Chinese Foreign Ministry spokesman Hong Lei said China would not comment specifically on the cables.
"China consistently supports dialogue between the North and South sides of the Korean peninsula to improve their relations," Hong said at a regularly scheduled news conference.
In the leaked cable, Chun predicts the government in Pyongyang would last no more than three years following the death of ailing leader Kim Jong Il, who is seeking to transfer power to his youngest son Kim Jong Un, a political ingenue in his 20s.
Chun also dismisses the possibility of Chinese military intervention if North Korea descended into chaos.
Despite that, China is preparing to handle any outbreaks of unrest along the border that could follow a collapse of the regime.
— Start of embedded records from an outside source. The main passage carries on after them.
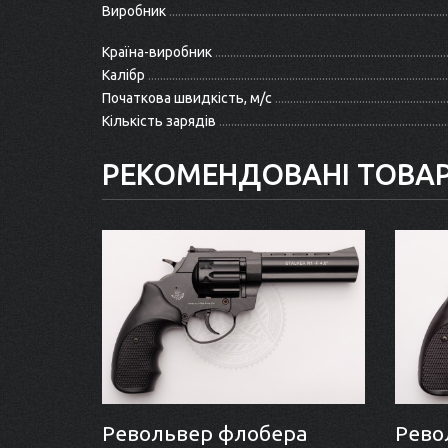
Виробник
Країна-виробник
Калібр
Початкова швидкість, м/с
Кількість зарядів
РЕКОМЕНДОВАНІ ТОВА
Револьвер флобера
Рево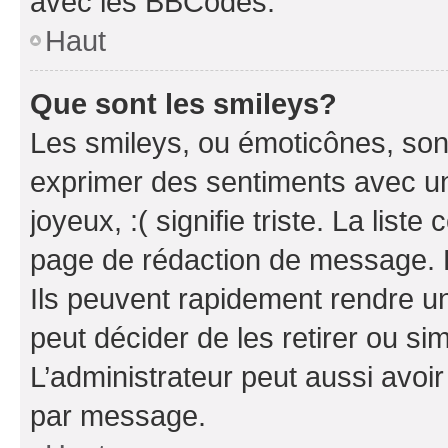
avec les BBCodes.
Haut
Que sont les smileys?
Les smileys, ou émoticônes, sont
exprimer des sentiments avec un 
joyeux, :( signifie triste. La list
page de rédaction de message. 
Ils peuvent rapidement rendre un
peut décider de les retirer ou s
L’administrateur peut aussi avo
par message.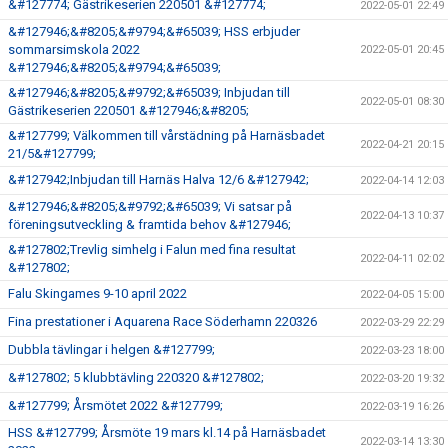
&#127774; Gästrikeserien 220501 &#127774;
2022-05-01 22:49
&#127946;&#8205;&#9794;&#65039; HSS erbjuder
sommarsimskola 2022
2022-05-01 20:45
&#127946;&#8205;&#9794;&#65039;
&#127946;&#8205;&#9792;&#65039; Inbjudan till
2022-05-01 08:30
Gästrikeserien 220501 &#127946;&#8205;
&#127799; Välkommen till vårstädning på Harnäsbadet
2022-04-21 20:15
21/5&#127799;
&#127942;Inbjudan till Harnäs Halva 12/6 &#127942;
2022-04-14 12:03
&#127946;&#8205;&#9792;&#65039; Vi satsar på
2022-04-13 10:37
föreningsutveckling & framtida behov &#127946;
&#127802;Trevlig simhelg i Falun med fina resultat
2022-04-11 02:02
&#127802;
Falu Skingames 9-10 april 2022
2022-04-05 15:00
Fina prestationer i Aquarena Race Söderhamn 220326
2022-03-29 22:29
Dubbla tävlingar i helgen &#127799;
2022-03-23 18:00
&#127802; 5 klubbtävling 220320 &#127802;
2022-03-20 19:32
&#127799; Årsmötet 2022 &#127799;
2022-03-19 16:26
HSS &#127799; Årsmöte 19 mars kl.14 på Harnäsbadet
2022-03-14 13:30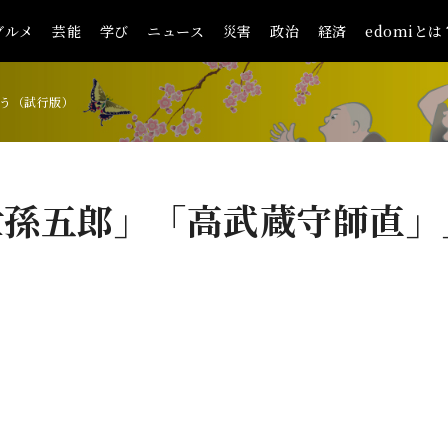
グルメ
芸能
学び
ニュース
災害
政治
経済
edomiとは
う（試行版）
世孫五郎」「高武蔵守師直」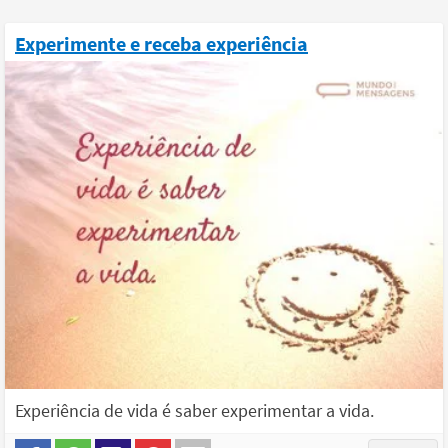
Experimente e receba experiência
Experiência de vida é saber experimentar a vida.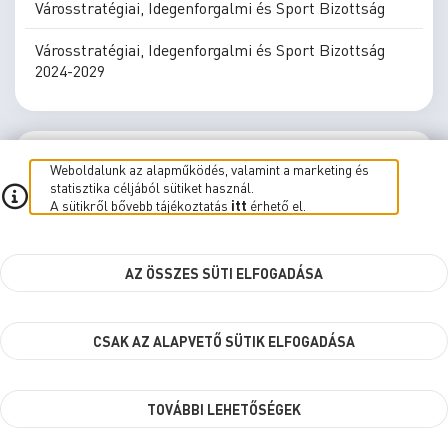
Városstratégiai, Idegenforgalmi és Sport Bizottság
Városstratégiai, Idegenforgalmi és Sport Bizottság
2024-2029
E-BIZOTTSÁG
Weboldalunk az alapműködés, valamint a marketing és
statisztika céljából sütiket használ.
A sütikről bővebb tájékoztatás
itt
érhető el.
Bizottsági ülések
Határozatok
AZ ÖSSZES SÜTI ELFOGADÁSA
CSAK AZ ALAPVETŐ SÜTIK ELFOGADÁSA
E-közgyűlés
E-Bizottság
Élő közvetítés
Süti beállítások
TOVÁBBI LEHETŐSÉGEK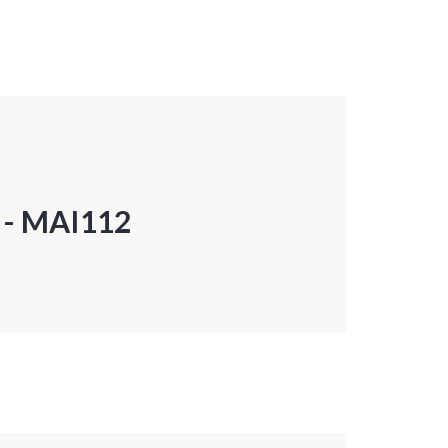
P - MAI112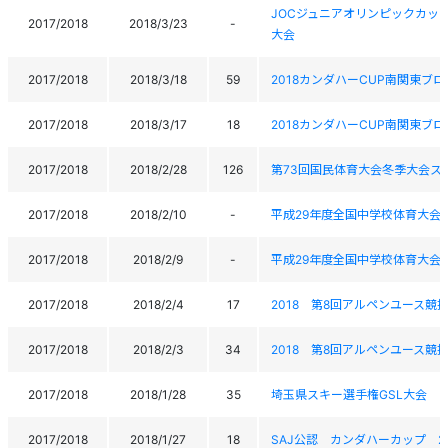
JOCジュニアオリンピックカッ
2017/2018
2018/3/23
-
大会
2017/2018
2018/3/18
59
2018カンダハーCUP南関東ブ
2017/2018
2018/3/17
18
2018カンダハーCUP南関東ブ
2017/2018
2018/2/28
126
第73回国民体育大会冬季大会ス
2017/2018
2018/2/10
-
平成29年度全国中学校体育大会
2017/2018
2018/2/9
-
平成29年度全国中学校体育大会
2017/2018
2018/2/4
17
2018 第8回アルペンユース競技
2017/2018
2018/2/3
34
2018 第8回アルペンユース競技
2017/2018
2018/1/28
35
埼玉県スキー選手権GSL大会
2017/2018
2018/1/27
18
SAJ公認 カンダハーカップ 20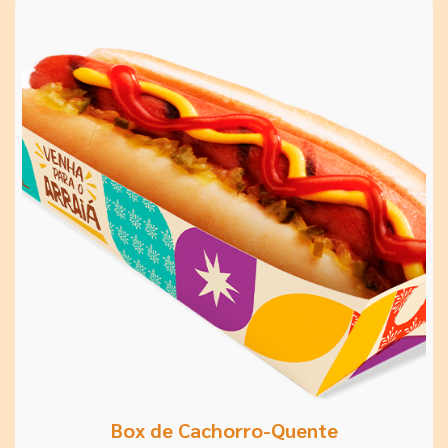
Box de Cachorro-Quente
Eeeita trem bão!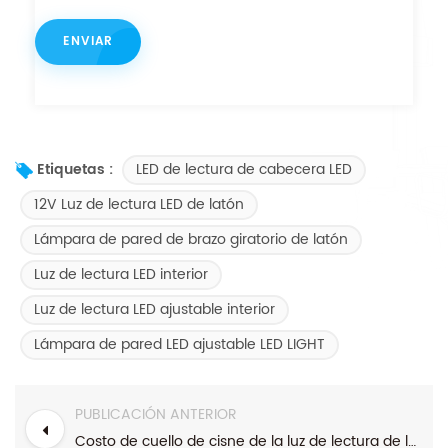
LED de lectura de cabecera LED
Etiquetas :
12V Luz de lectura LED de latón
Lámpara de pared de brazo giratorio de latón
Luz de lectura LED interior
Luz de lectura LED ajustable interior
Lámpara de pared LED ajustable LED LIGHT
PUBLICACIÓN ANTERIOR
Costo de cuello de cisne de la luz de lectura de la cama de la cabecera con la cabecera de cuello de cisne para el hotel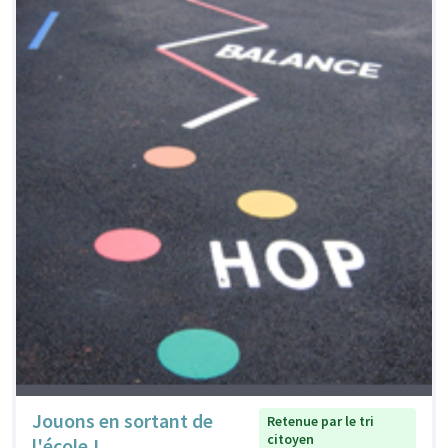
Jouons en sortant de
Retenue par le tri
citoyen
l'école !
Chinese officials say they could deal with up to 300,000 refugees, but might have to seal the border to maintain order, the memos say, citing an unidentified representative of an international aid group.
Chinese officials are also quoted using mocking language in reference to North Korea, pointing to tensions between the two neighbors in contrast to official statements underscoring strong historical ties.
Then-Deputy Foreign Minister He Yafei is quoted as telling a U.S. official in April 2009 that Pyongyang was acting like a "spoiled child" by staging a missile test in an attempt to achieve its demand of bilateral talks with Washington.
U.S. Secretary of State Hillary Rodham Clinton said Monday that WikiLeaks acted illegally in posting the leaked documents. Officials around the world have said the disclosure jeopardizes national security, diplomats, intelligence assets and relationships between foreign governments.
Five international media organizations, including The New York Times and Britain's Guardian newspaper, were among those to receive the documents in advance. The whistle-blower is also slowly posting all the material on its own site.